-------- DATA EXCERPT --------

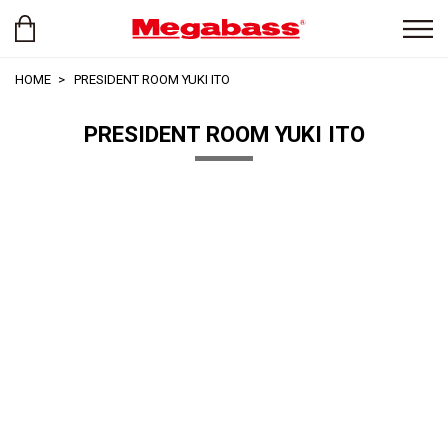
HOME
PRESIDENT ROOM YUKI ITO
PRESIDENT ROOM YUKI ITO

--------

Leaving images out, please output every line of the data exactly.

HOME
PRESIDENT ROOM YUKI ITO
PRESIDENT ROOM YUKI ITO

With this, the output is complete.